Supplied entries Start Marker
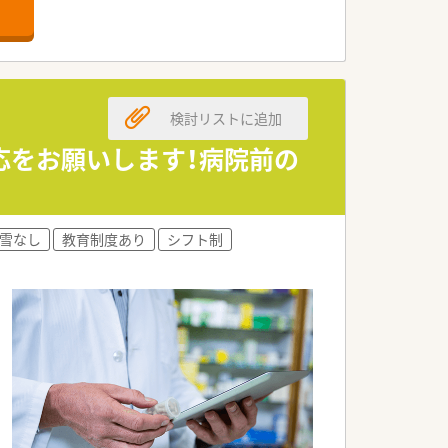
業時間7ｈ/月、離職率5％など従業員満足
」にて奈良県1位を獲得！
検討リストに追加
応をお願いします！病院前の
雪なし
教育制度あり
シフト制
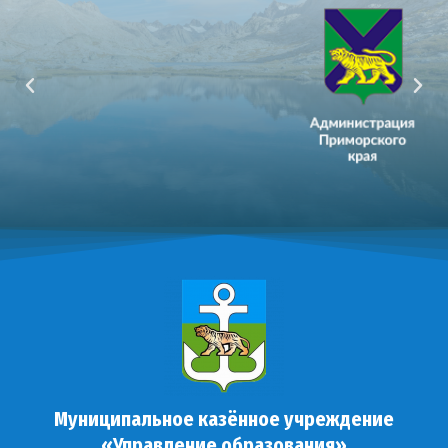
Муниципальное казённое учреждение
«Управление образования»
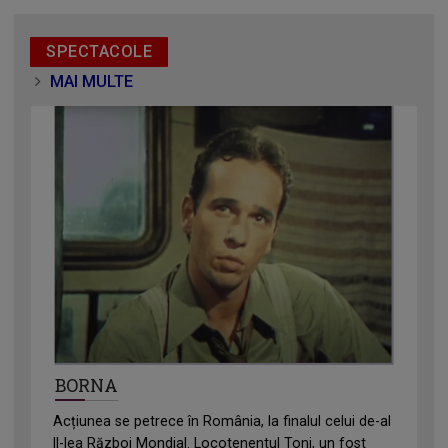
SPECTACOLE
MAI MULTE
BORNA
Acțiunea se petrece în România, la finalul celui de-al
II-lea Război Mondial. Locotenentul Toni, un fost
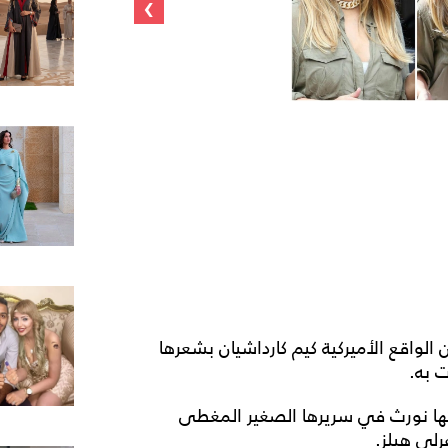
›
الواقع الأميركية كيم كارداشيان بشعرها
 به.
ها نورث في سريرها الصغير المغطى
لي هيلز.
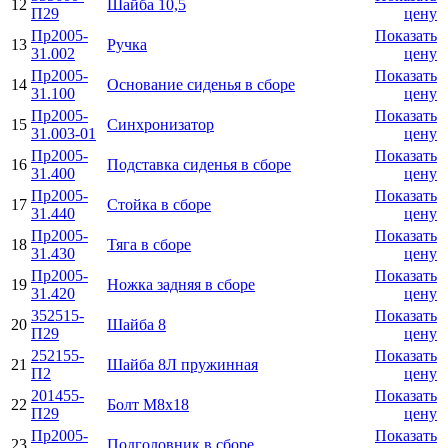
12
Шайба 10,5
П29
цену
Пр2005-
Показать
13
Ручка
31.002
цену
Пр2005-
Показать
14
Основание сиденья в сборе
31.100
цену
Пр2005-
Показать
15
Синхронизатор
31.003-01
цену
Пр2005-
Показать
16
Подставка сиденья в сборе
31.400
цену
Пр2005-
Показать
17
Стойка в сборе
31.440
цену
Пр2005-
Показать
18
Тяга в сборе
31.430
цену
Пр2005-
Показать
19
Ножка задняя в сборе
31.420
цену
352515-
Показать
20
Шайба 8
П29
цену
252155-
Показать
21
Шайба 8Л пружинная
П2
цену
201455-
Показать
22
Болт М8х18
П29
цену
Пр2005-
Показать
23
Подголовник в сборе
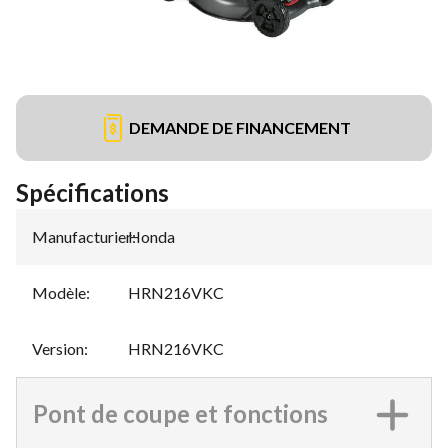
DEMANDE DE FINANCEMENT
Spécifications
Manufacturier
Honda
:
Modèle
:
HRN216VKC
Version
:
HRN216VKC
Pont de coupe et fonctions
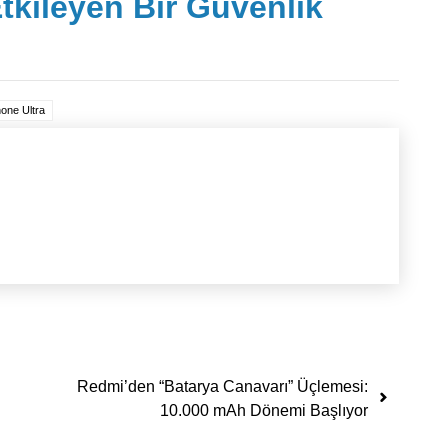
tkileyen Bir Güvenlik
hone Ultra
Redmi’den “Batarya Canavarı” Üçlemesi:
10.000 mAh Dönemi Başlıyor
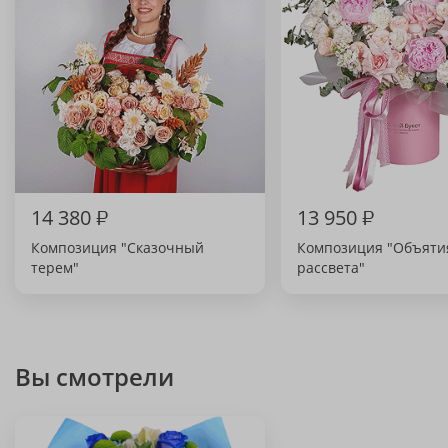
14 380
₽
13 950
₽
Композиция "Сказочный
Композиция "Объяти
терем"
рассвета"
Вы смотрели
Supplied entries End Marker
Brief: Only the text of the records is to be reproduced exactly; skip the pictures.

Answer for this exercise:
業時間7ｈ/月、離職率5％など従業員満足
」にて奈良県1位を獲得！
検討リストに追加
応をお願いします！病院前の
雪なし
教育制度あり
シフト制
Муниципальное казённое учреждение
«Управление образования»
SPECTACOLE
MAI MULTE
BORNA
Acțiunea se petrece în România, la finalul celui de-al
II-lea Război Mondial. Locotenentul Toni, un fost
›
الواقع الأميركية كيم كارداشيان بشعرها
 به.
ها نورث في سريرها الصغير المغطى
لي هيلز.
12
Шайба 10,5
П29
цену
Пр2005-
Показать
13
Ручка
31.002
цену
Пр2005-
Показать
14
Основание сиденья в сборе
31.100
цену
Пр2005-
Показать
15
Синхронизатор
31.003-01
цену
Пр2005-
Показать
16
Подставка сиденья в сборе
31.400
цену
Пр2005-
Показать
17
Стойка в сборе
31.440
цену
Пр2005-
Показать
18
Тяга в сборе
31.430
цену
Пр2005-
Показать
19
Ножка задняя в сборе
31.420
цену
352515-
Показать
20
Шайба 8
П29
цену
252155-
Показать
21
Шайба 8Л пружинная
П2
цену
201455-
Показать
22
Болт М8х18
П29
цену
Пр2005-
Показать
23
Подголовник в сборе
DEMANDE DE FINANCEMENT
Spécifications
Manufacturier
Honda
:
Modèle
:
HRN216VKC
Version
:
HRN216VKC
Pont de coupe et fonctions
tkileyen Bir Güvenlik
hone Ultra
Redmi’den “Batarya Canavarı” Üçlemesi:
10.000 mAh Dönemi Başlıyor
14 380
₽
13 950
₽
Композиция "Сказочный
Композиция "Объяти
терем"
рассвета"
Вы смотрели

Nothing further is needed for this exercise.